I believe that if we accept your relatively small code changes now,
without an agreement on whether they are correct and where we are going,
then we would see far larger changes being submitted for review, and
those larger changes are going to be far more difficult to rewrite. I
think we should reach a design agreement first, before committing the
base class of that future design and giving you a green light on
expanding those changes in various directions (that we have no agreement
on).

IMO, we need to decide on the overall design of those changes before you
continue working on them. Deciding on the Agent hierarchy is the best
next step in that direction. Committing your current code is not.

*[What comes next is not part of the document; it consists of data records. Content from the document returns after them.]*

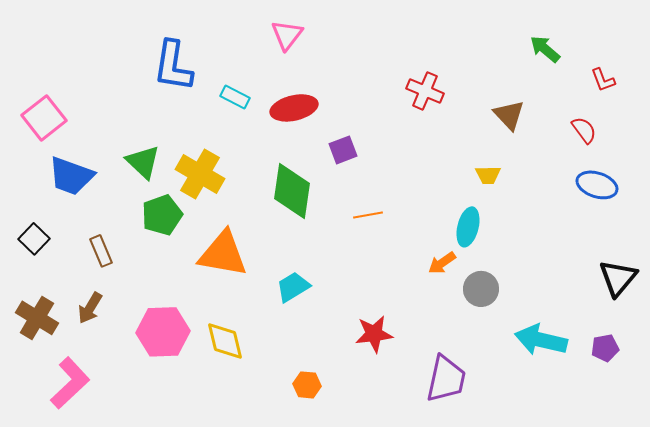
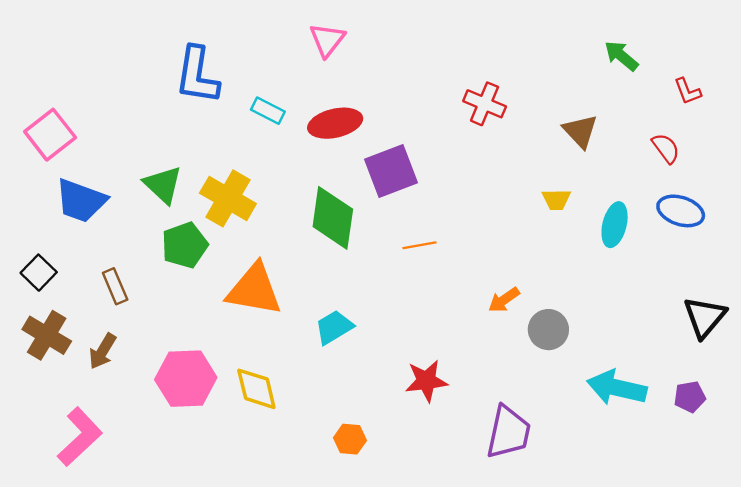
purple square: (343, 150) -> (391, 171), size x1.6
cyan ellipse: (468, 227) -> (615, 225), moved
brown cross: (37, 318) -> (47, 335), moved

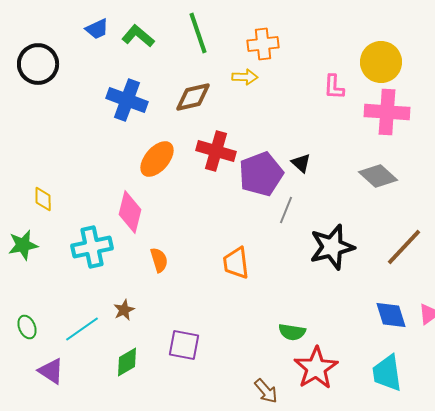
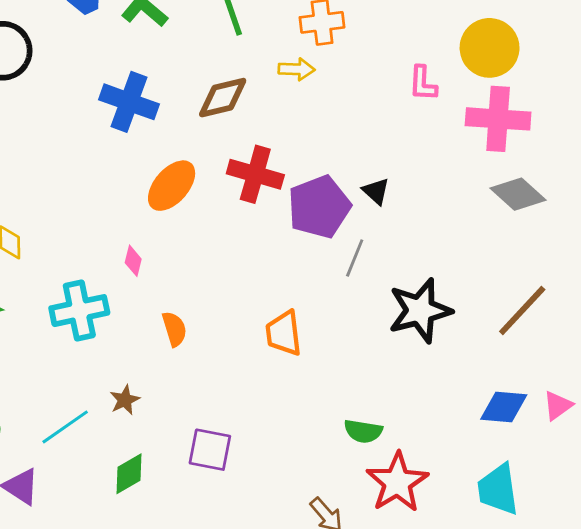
gray diamond: (378, 176) -> (518, 194), moved
pink diamond: (130, 212) -> (133, 261), size x0.5
blue diamond: (391, 315) -> (504, 407), turned -68

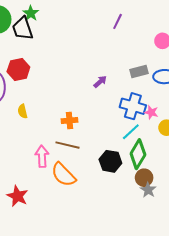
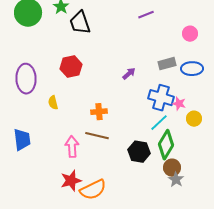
purple line: (118, 21) -> (146, 15), turned 42
black trapezoid: (23, 29) -> (80, 23), moved
red hexagon: (18, 69) -> (71, 67), moved
orange semicircle: (63, 175) -> (93, 190), moved, turned -72
red star: (17, 196) -> (71, 181), moved, turned 30

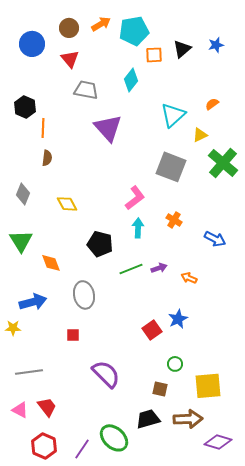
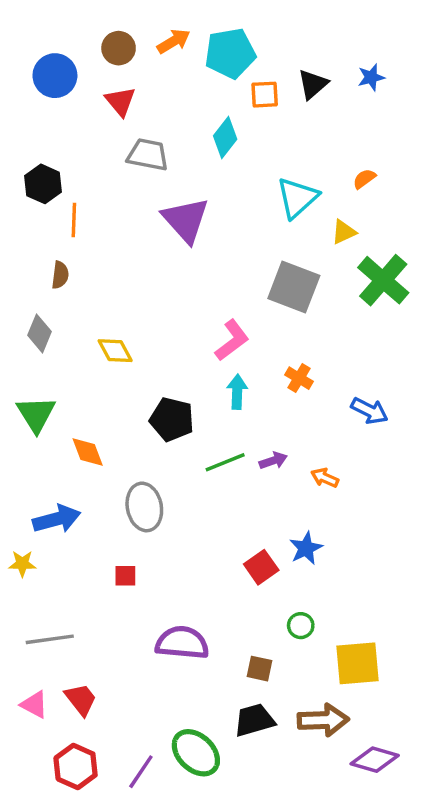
brown semicircle: (47, 158) -> (60, 275), moved
purple semicircle: (106, 374) -> (182, 643), turned -40
brown square: (160, 389) -> (259, 669), moved

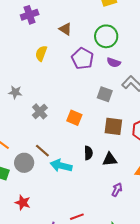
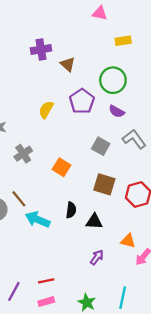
purple cross: (30, 15) -> (41, 49), moved
yellow semicircle: (41, 53) -> (46, 110), moved

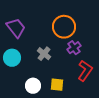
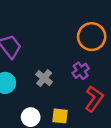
orange circle: (64, 27) -> (92, 37), moved

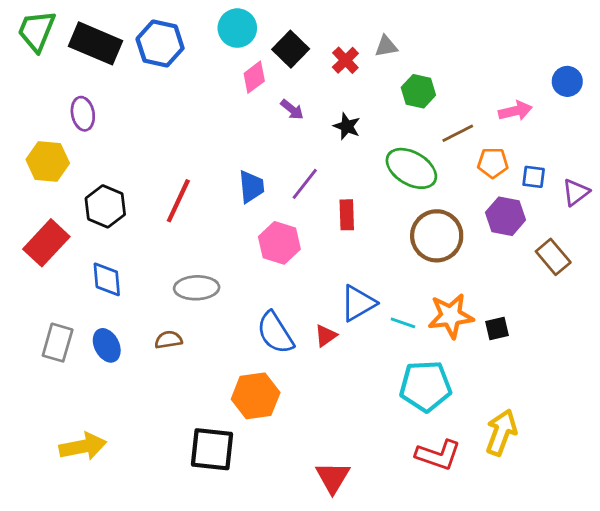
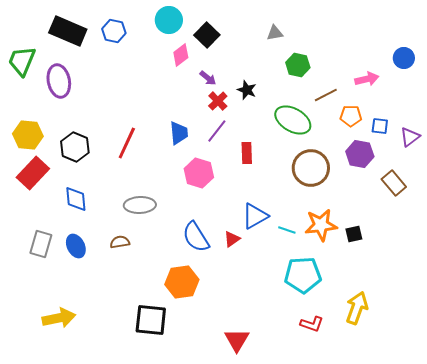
green trapezoid: (37, 31) -> (22, 61), moved
blue hexagon: (160, 43) -> (114, 31), size x0.7
red cross: (345, 60) -> (218, 101), moved
purple ellipse: (83, 114) -> (59, 81), size x1.4
yellow hexagon: (48, 161) -> (28, 135), moved
red L-shape: (438, 455) -> (312, 324), size x0.7

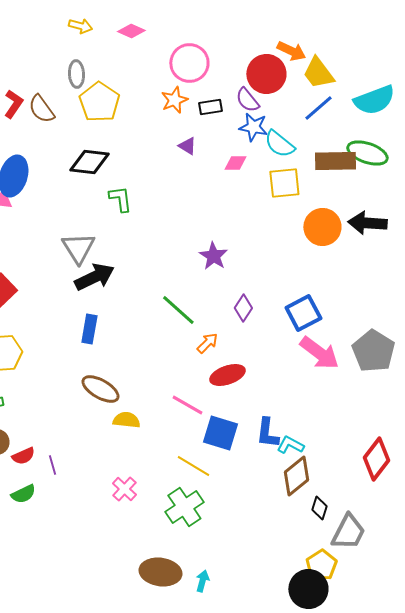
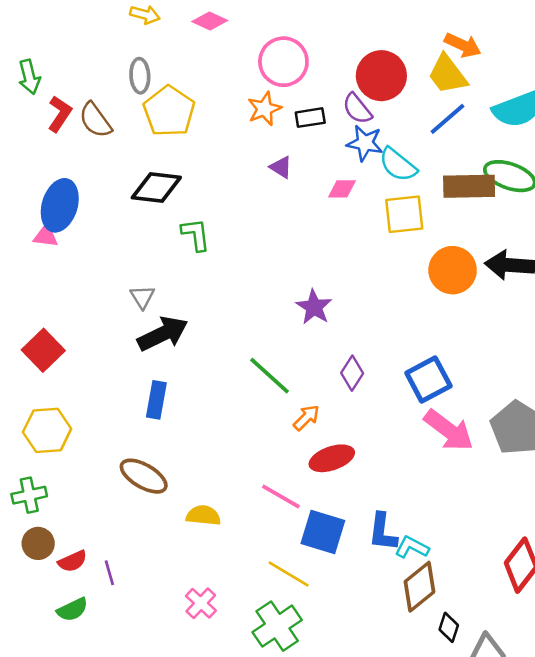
orange arrow: (291, 51) -> (463, 45), moved
gray triangle: (78, 248) -> (142, 297), size x0.6
brown ellipse: (100, 389) -> (144, 476), moved

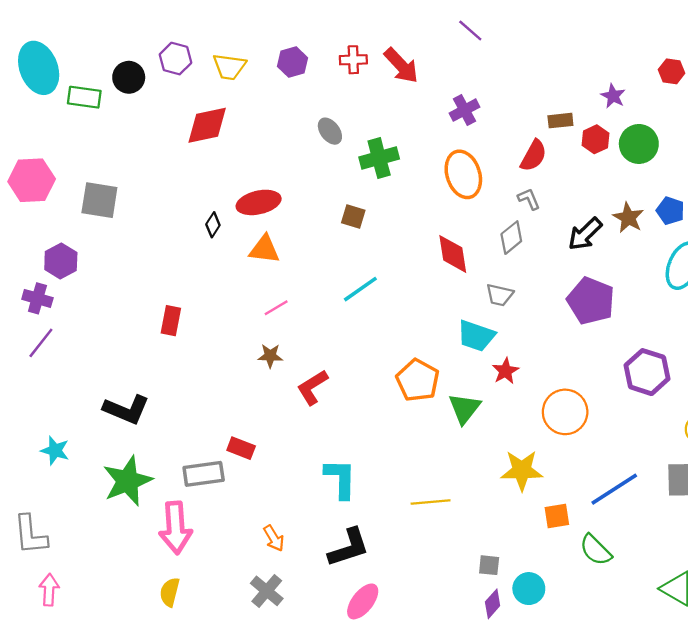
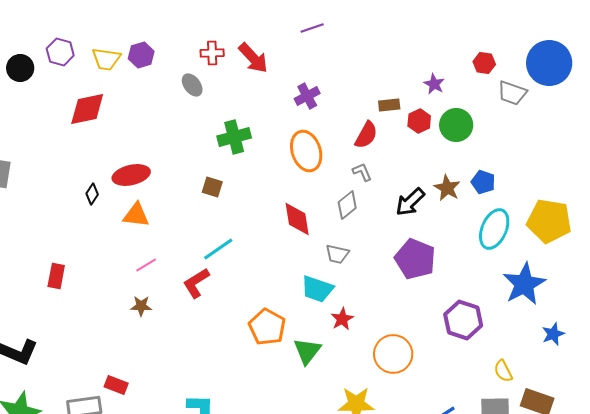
purple line: (470, 30) -> (312, 28), turned -60
purple hexagon: (292, 62) -> (141, 55), moved
gray ellipse: (330, 131) -> (192, 85), moved
red L-shape: (312, 387) -> (196, 283), moved

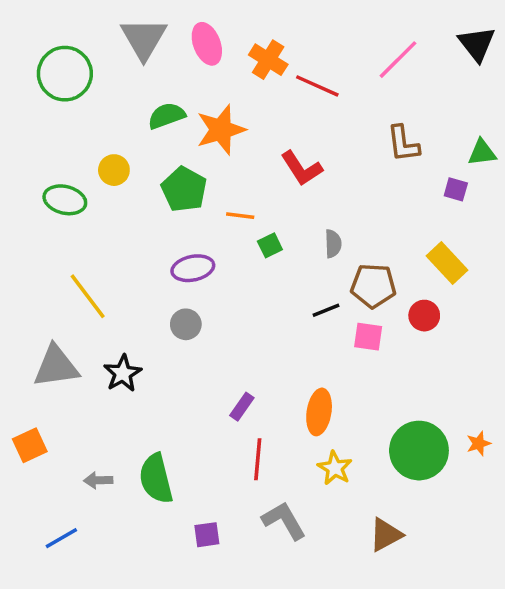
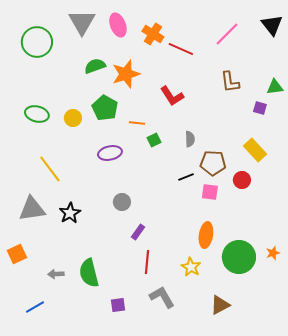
yellow circle: (114, 170) -> (73, 118), moved
gray circle: (186, 324) -> (122, 202), moved
orange ellipse: (319, 412) -> (206, 235), moved

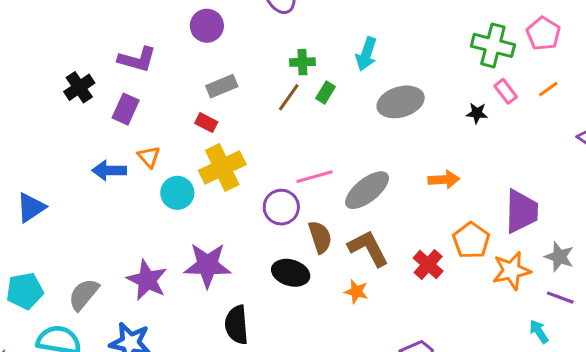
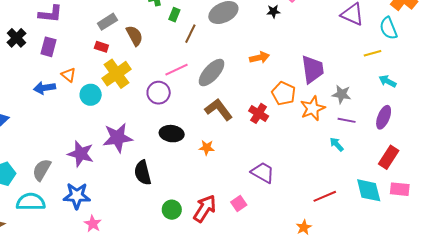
brown line: (289, 97) -> (190, 34), moved
brown semicircle: (320, 237) -> (134, 36), moved
orange star: (356, 292) -> (207, 148), moved

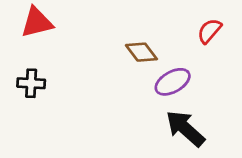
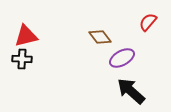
red triangle: (37, 22) -> (26, 36), moved

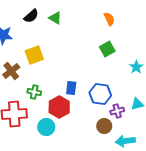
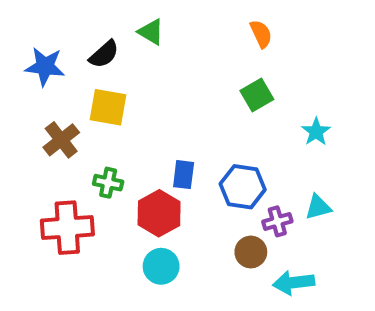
black semicircle: (31, 16) -> (104, 54), moved
yellow square: (34, 55) -> (108, 107), turned 30
cyan circle: (46, 127) -> (161, 266), moved

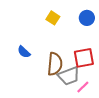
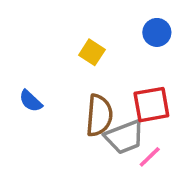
yellow square: (53, 18) -> (92, 52), moved
blue semicircle: (24, 52) -> (31, 101), moved

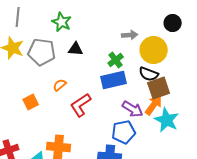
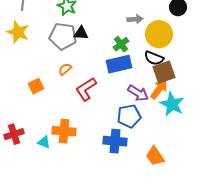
gray pentagon: (42, 52) -> (63, 36), moved

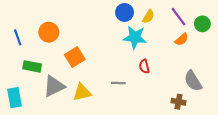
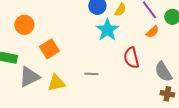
cyan star: (135, 37) -> (107, 30), turned 30
red semicircle: (144, 66) -> (131, 58), moved, size x1.5
brown cross: (179, 102) -> (167, 94), moved

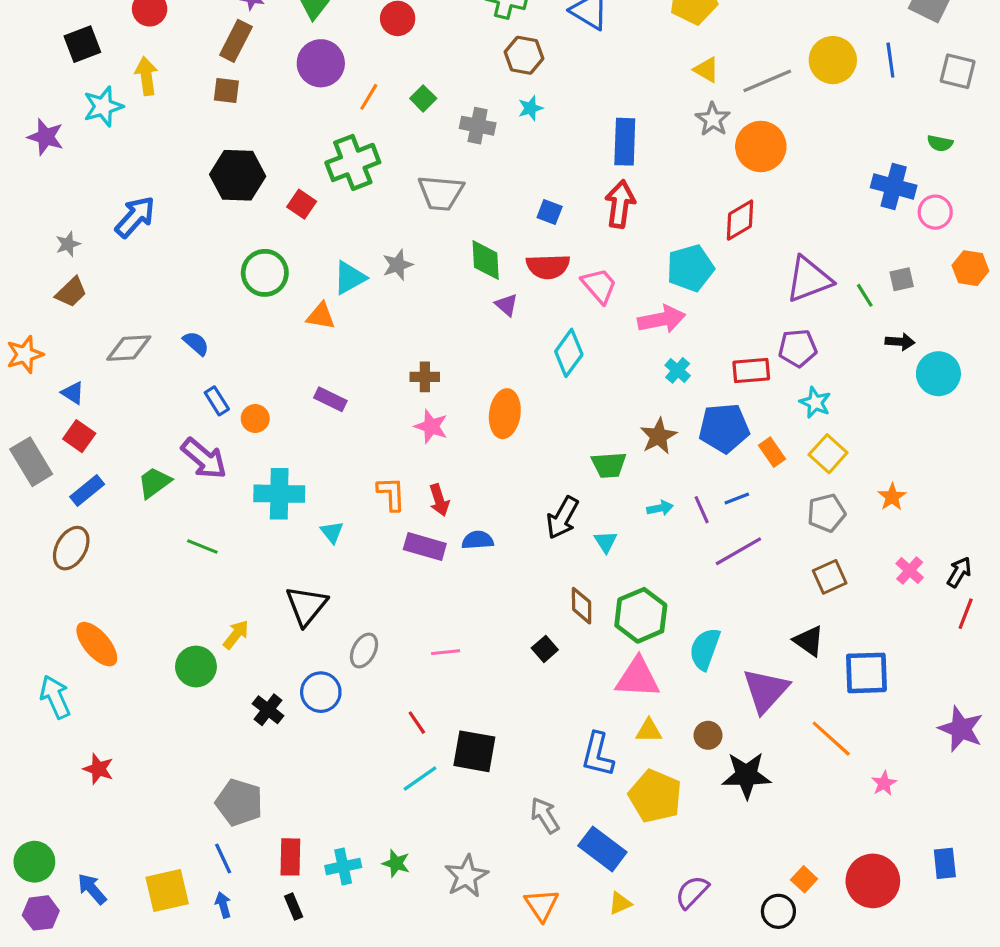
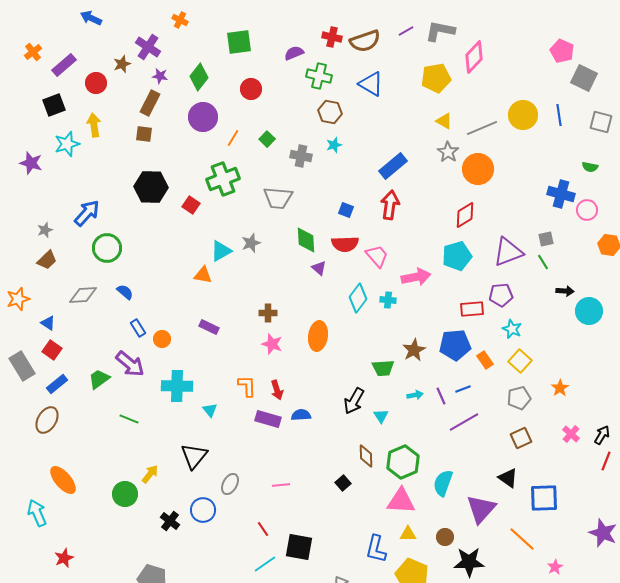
blue rectangle: (625, 142) -> (393, 166), turned 48
cyan pentagon: (690, 268) -> (457, 256), moved
green circle: (265, 273) -> (107, 248), moved
gray square: (902, 279) -> (546, 239), moved
cyan cross: (678, 370) -> (388, 300), moved, turned -35
red star: (98, 769) -> (64, 558), turned 30

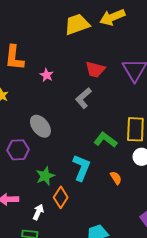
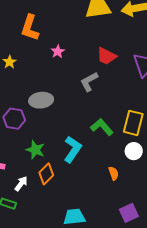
gray ellipse: (40, 126) -> (41, 100), turned -70
green star: (45, 176) -> (35, 150), turned 30
orange semicircle: (116, 178) -> (114, 173), moved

> 1) The structure and positioning of Transfer protocol, Client, Server
> and other logics within its child hierarchy is not affected by this API.
> Any of the children can implement the virtuals and use the members. Any
> class in a uses relationship can use the flow control methods.
> - Thus both models we are advocating for future directions, and several
> otehr possibilities seems to need this implemented.

The code similar to the one you have posted, in some shape of form, is
and will continue to be in Squid, yes, but the location of that code and
its interaction with the rest of Squid code may differ, depending on how
the hierarchy is structured. One specific example is below.

> 2) Kids of this class could still have either used-by or inherits-from
> relationship to the whole Client/Server hierarchy.
> - Thus there is no limitation placed by this patch on which direction
> the overall architecture goes in future.

The patch code may need to be changed depending on how other classes are
going to use it. And other classes depend on the outcome of this
discussion. As I said earlier, this discussion already triggered several
patch code changes, and more changes may be necessary but it is not
possible for me to review/suggest them without knowing where we are going.

For example, the following patch code

> + if (io.flag != COMM_OK) {
> + debugs(5, 2, tcp << ": got flag " << io.flag);
> + noteTransportReadError(io.xerrno);
> + io.conn->close();
> + return;
> + }

may be OK if we assume that all agents have a single transport
connection. In my hierarchy, FTP agents have two transport connections
so the above method either needs to be renamed (to be specific to the
primary transport connection) or needs a transport parameter (so that
the FTP agent can distinguish a failing control connection from a
failing data connection). If your hierarchy limits agents to one
transport connection, then there is no problem at all.

Furthermore, if the whole grow-buffer-and-read logic is placed into a
dedicated class separate from the Agent hierarchy, then error reporting
(to the agent that uses that dedicated class for reading) needs a
completely different design!

> 3) This base class separates a large portion of the I/O logics out of
> the client_side and http.cc code.
> - Allowing greater clarity on deciding future directions. But IMO being
> able to decide is not a good reason to block until those decisions are
> made.
> (I have laid out my roadmap plans so you can see that it hopes to
> retain the existing client-streams model and streamline the code overall).

Could you point me to those plans, please? I do not recall anything
specific enough that matches the scope of this discussion, but it is
possible that I missed, forgot, or misinterpreted something.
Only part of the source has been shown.